PyGuard

Features

A reference for every feature PyGuard ships in the beta release. Where a feature involves a flow, the workflows page has the matching diagram.

Generate a fraud intelligence report

The primary feature. PyGuard reads the flagged transaction dataset already loaded into the backend, coordinates the fraud sub-agents, and produces a formatted PDF report with:

  • A cover page with headline metrics.
  • A Key Metrics table.
  • An Executive Summary in three to five bullets.
  • A pattern analysis grouped by risk tier (Critical, High, Moderate).
  • A Risk Assessment.
  • A prioritised Recommended Actions section (IMMEDIATE, SHORT-TERM, MEDIUM-TERM).
  • A Data Appendix with the numbers supporting the analysis.

The PDF, the LaTeX source, the chart PNGs, and a metadata.json are written to backend/reports/fraud_report_<timestamp>/. A fraud_reports row is inserted keyed by the Slack thread.

Ask questions about a report in the thread

Reply inside the thread where the PDF was uploaded. The Phase 0 router detects the matching fraud_reports row, runs a lightweight classifier, and delegates to ReportQAAgent when the message is a question.

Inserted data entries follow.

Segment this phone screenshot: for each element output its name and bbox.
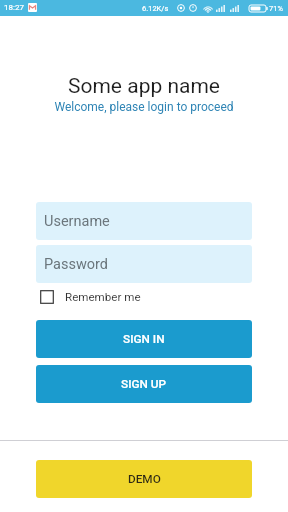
staticText: Remember me: [65, 290, 141, 304]
button[interactable]: Username: [36, 202, 252, 240]
button[interactable]: DEMO: [36, 460, 252, 498]
staticText: Password: [44, 256, 109, 273]
staticText: Some app name: [0, 74, 288, 99]
other: Gmail notification: [28, 3, 37, 12]
staticText: 6.12K/s: [142, 4, 169, 13]
staticText: 71%: [269, 4, 283, 13]
button[interactable]: Remember me: [38, 288, 143, 306]
staticText: Welcome, please login to proceed: [0, 100, 288, 114]
staticText: SIGN UP: [121, 377, 167, 391]
button[interactable]: SIGN IN: [36, 320, 252, 358]
staticText: 18:27: [4, 3, 24, 12]
staticText: Username: [44, 213, 110, 230]
staticText: SIGN IN: [123, 332, 165, 346]
button[interactable]: Password: [36, 245, 252, 283]
button[interactable]: SIGN UP: [36, 365, 252, 403]
staticText: DEMO: [128, 472, 161, 486]
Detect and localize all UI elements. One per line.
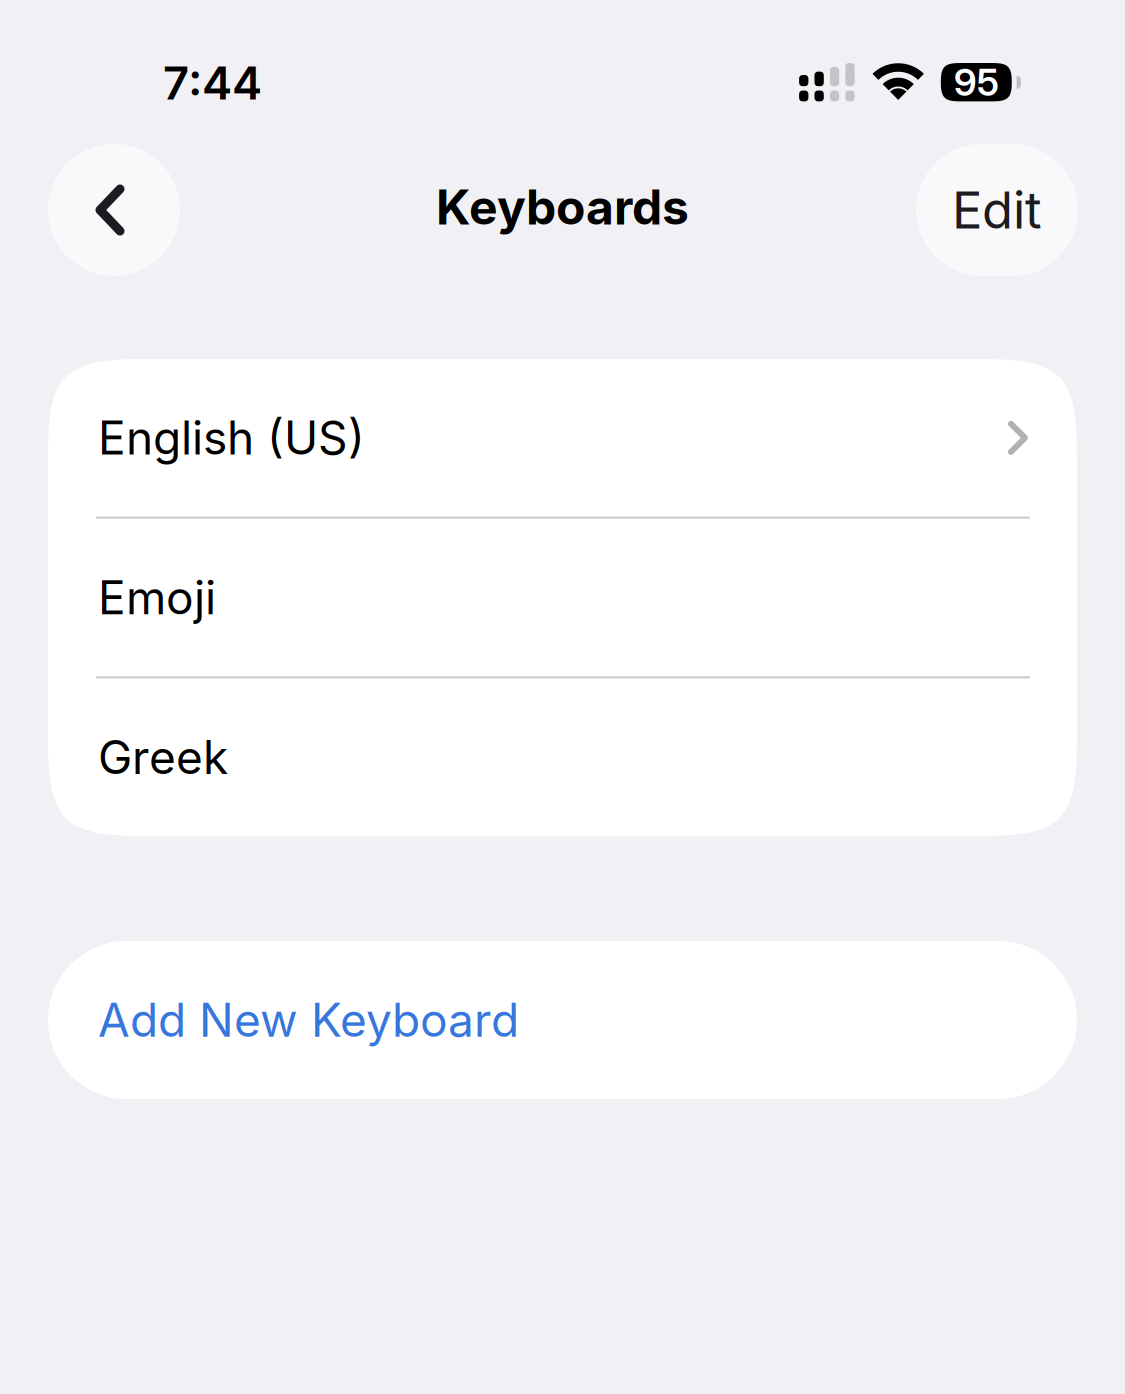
button[interactable]: English (US) (48, 359, 1077, 517)
button[interactable]: Edit (916, 144, 1078, 276)
staticText: English (US) (98, 410, 365, 466)
button[interactable]: Add New Keyboard (48, 941, 1077, 1099)
staticText: Edit (952, 179, 1042, 241)
staticText: Keyboards (436, 178, 689, 236)
button[interactable]: Back (48, 144, 180, 276)
staticText: Add New Keyboard (98, 992, 519, 1048)
staticText: 95 (954, 60, 999, 105)
staticText: Emoji (98, 570, 216, 625)
button[interactable]: Greek (48, 678, 1077, 836)
button[interactable]: Emoji (48, 519, 1077, 676)
staticText: 7:44 (163, 56, 262, 110)
staticText: Greek (98, 729, 228, 785)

The Q&A agent has four read-only tools:

  • read_report_sections — the narrative sections captured at generation.
  • read_report_tex — the full LaTeX source, optionally section-scoped.
  • read_data_snapshot — the fraud summary frozen at generation time.
  • read_report_metadata — bundle name, version, available sections.

It also re-binds the eight FraudDataAnalyst function tools so it can answer questions that need fresh numbers (get_fraud_summary, get_flagged_transactions, get_pattern_analysis, etc.). The answer is posted as plain text in the thread. No new PDF is uploaded.

Request targeted LaTeX edits

If the follow-up is an edit ("rewrite the executive summary", "add a section on mobile fraud", "tighten recommendation three"), ReportFollowupAgent routes to ReportEditorAgent. The agent is constrained to four structured edit operations:

  • replace_section_body — rewrite a whole section between anchor comments.
  • insert_section_after — add a brand-new anchored section.
  • delete_section — remove an anchored section.
  • replace_text — in-place swap of an unambiguous substring.

The composite apply_edits_and_recompile tool wraps all four with validation, atomic writes, and a backup to history/v{n}/ before anything is written. Tectonic is then invoked (120-second timeout). On failure, the previous tex and PDF are restored before PyGuard replies.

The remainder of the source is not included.